3. Number of Experts Used to Establish the Ground Truth for the Test Set and Qualifications of Those Experts:

• Not directly applicable. "Ground truth" in this context would typically refer to a definitive diagnosis or outcome for a diagnostic device. For these devices (bone grafting materials), the assessment criteria are objective (e.g., meeting chemical specifications, biocompatibility, histological evaluation in animal models, and clinical outcomes reported in existing literature).
• The clinical studies referenced would have involved clinicians (dentists, periodontists) who assessed the outcomes and established the "truth" for those studies. However, the exact number and qualifications of these experts are not provided in this summary.

4. Adjudication Method for the Test Set:

• Not applicable as this is not a diagnostic device requiring human adjudication in the described testing. Assessment involves laboratory tests, biocompatibility assays, and clinical outcomes from human studies, not consensus of human readers on images or test results.

5. Multi-Reader Multi-Case (MRMC) Comparative Effectiveness Study:

• No, a MRMC comparative effectiveness study was not done. This type of study is typically associated with diagnostic imaging devices where human readers interpret medical images with and without AI assistance to measure improvements in diagnostic accuracy or efficiency.

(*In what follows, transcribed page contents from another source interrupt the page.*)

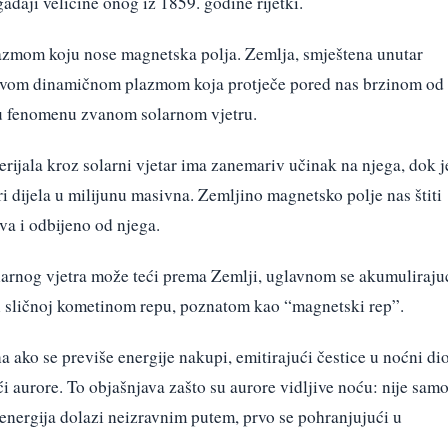
ađaji veličine onog iz 1859. godine rijetki.
lazmom koju nose magnetska polja. Zemlja, smještena unutar
 ovom dinamičnom plazmom koja protječe pored nas brzinom od
 u fenomenu zvanom solarnom vjetru.
rijala kroz solarni vjetar ima zanemariv učinak na njega, dok j
ri dijela u milijunu masivna. Zemljino magnetsko polje nas štiti
va i odbijeno od njega.
larnog vjetra može teći prema Zemlji, uglavnom se akumuliraju
ri sličnoj kometinom repu, poznatom kao “magnetski rep”.
 ako se previše energije nakupi, emitirajući čestice u noćni di
ći aurore. To objašnjava zašto su aurore vidljive noću: nije sam
energija dolazi neizravnim putem, prvo se pohranjujući u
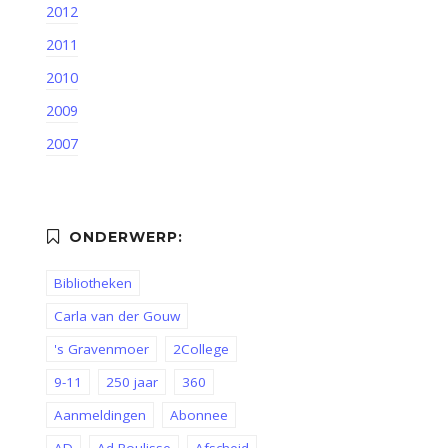
2012
2011
2010
2009
2007
Bibliotheken
Carla van der Gouw
's Gravenmoer
2College
9-11
250 jaar
360
Aanmeldingen
Abonnee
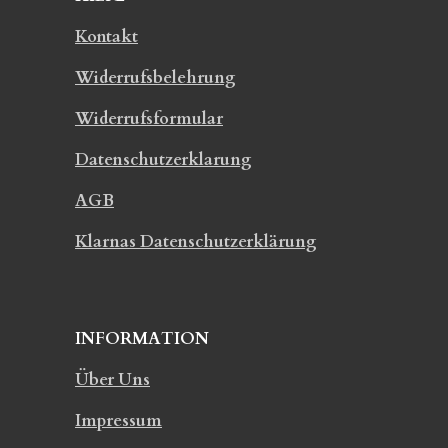
Kontakt
Widerrufsbelehrung
Widerrufsformular
Datenschutzerklarung
AGB
Klarnas Datenschutzerklärung
INFORMATION
Über Uns
Impressum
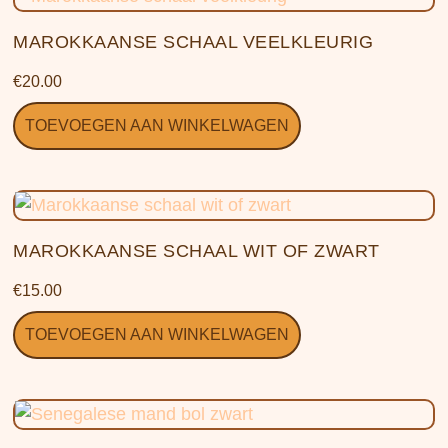
MAROKKAANSE SCHAAL VEELKLEURIG
€
20.00
TOEVOEGEN AAN WINKELWAGEN
MAROKKAANSE SCHAAL WIT OF ZWART
€
15.00
TOEVOEGEN AAN WINKELWAGEN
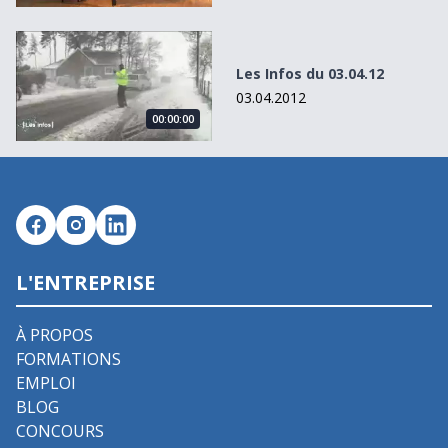
Les Infos du 03.04.12
Les Infos du 03.04.12
03.04.2012
00:00:00
L'ENTREPRISE
À PROPOS
FORMATIONS
EMPLOI
BLOG
CONCOURS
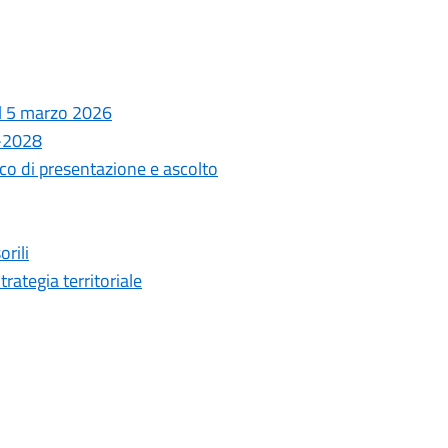
el 5 marzo 2026
6-2028
co di presentazione e ascolto
rili
rategia territoriale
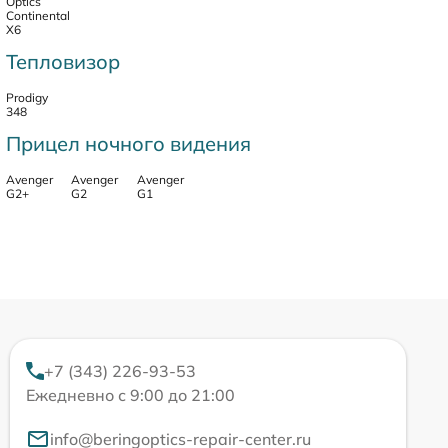
Optics
Continental
X6
Тепловизор
Prodigy
348
Прицел ночного видения
Avenger
Avenger
Avenger
G2+
G2
G1
+7 (343) 226-93-53
Ежедневно с 9:00 до 21:00
info@beringoptics-repair-center.ru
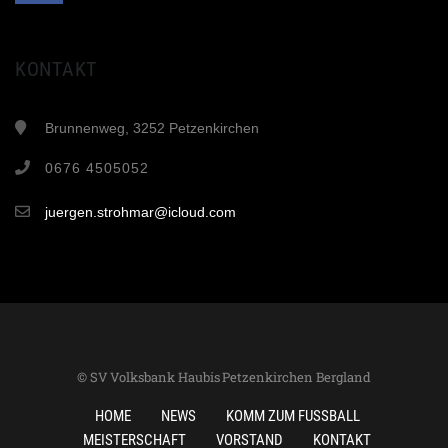
KONTAKT
Brunnenweg, 3252 Petzenkirchen
0676 4505052
juergen.strohmar@icloud.com
© SV Volksbank Haubis Petzenkirchen Bergland
HOME
NEWS
KOMM ZUM FUSSBALL
MEISTERSCHAFT
VORSTAND
KONTAKT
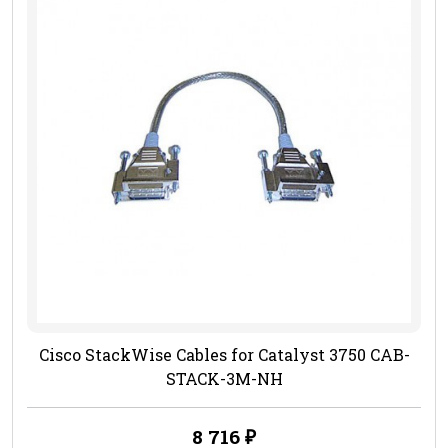
Cisco StackWise Cables for Catalyst 3750 CAB-
STACK-3M-NH
8 716
₽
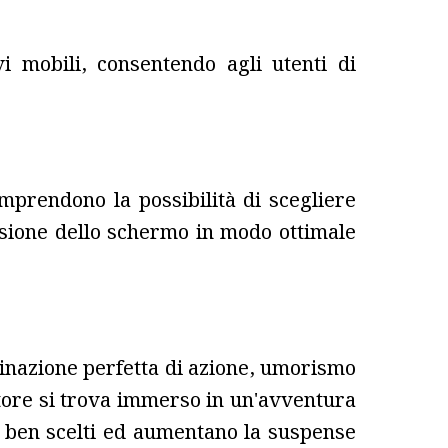
i mobili, consentendo agli utenti di
omprendono la possibilità di scegliere
ensione dello schermo in modo ottimale
mbinazione perfetta di azione, umorismo
catore si trova immerso in un'avventura
no ben scelti ed aumentano la suspense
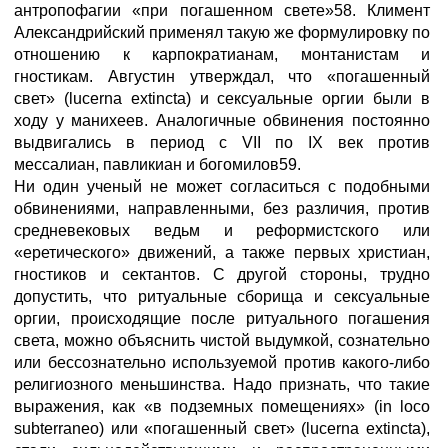
антропофагии «при погашенном свете»58. Климент
Александрийский применял такую же формулировку по
отношению к карпократианам, монтанистам и
гностикам. Августин утверждал, что «погашенный
свет» (lucerna extincta) и сексуальные оргии были в
ходу у манихеев. Аналогичные обвинения постоянно
выдвигались в период с VII по IX век против
мессалиан, павликиан и богомилов59.
Ни один ученый не может согласиться с подобными
обвинениями, направленными, без различия, против
средневековых ведьм и реформистского или
«еретического» движений, а также первых христиан,
гностиков и сектантов. С другой стороны, трудно
допустить, что ритуальные сборища и сексуальные
оргии, происходящие после ритуального погашения
света, можно объяснить чистой выдумкой, сознательно
или бессознательно используемой против какого-либо
религиозного меньшинства. Надо признать, что такие
выражения, как «в подземных помещениях» (in loco
subterraneo) или «погашенный свет» (lucerna extincta),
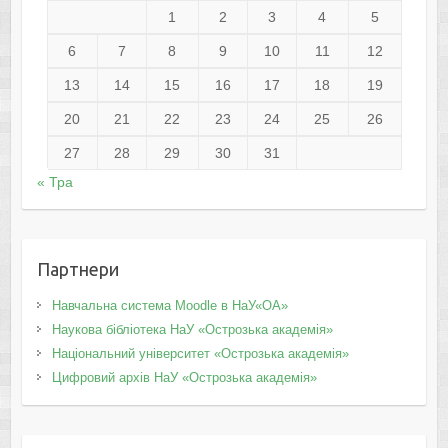
1
2
3
4
5
6
7
8
9
10
11
12
13
14
15
16
17
18
19
20
21
22
23
24
25
26
27
28
29
30
31
« Тра
Партнери
Навчальна система Moodle в НаУ«ОА»
Наукова бібліотека НаУ «Острозька академія»
Національний університет «Острозька академія»
Цифровий архів НаУ «Острозька академія»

6. Standalone Performance (Algorithm Only without Human-in-the-Loop Performance):

• Not applicable. These devices are physical materials (collagen membranes) for bone grafting, not algorithms or software. Their performance is assessed through material properties, biocompatibility, and clinical outcomes, not as a standalone algorithm.

7. Type of Ground Truth Used:

• For material and biocompatibility testing: Laboratory Assay Results, Chemical Specifications, Histological Evaluation (animal study).
• For clinical studies (referenced for Geistlich Bio-Gide® family): Clinical Outcomes (e.g., gain of root coverage, decrease of recess depth, pocket reduction, gain in clinical attachment level (CAL), vertical/horizontal defect fill, radiographic appearance, and histological evaluation in some cases), and Safety Data (adverse events). These are objective clinical measurements and observations.

8. Sample Size for the Training Set:

• Not applicable. These are physical medical devices, not AI/ML algorithms that require training sets. The "training" for these devices would be the extensive research and development and prior clinical experience with similar collagen membranes.

9. How the Ground Truth for the Training Set Was Established:

• Not applicable, as this is not an AI/ML device that uses a training set.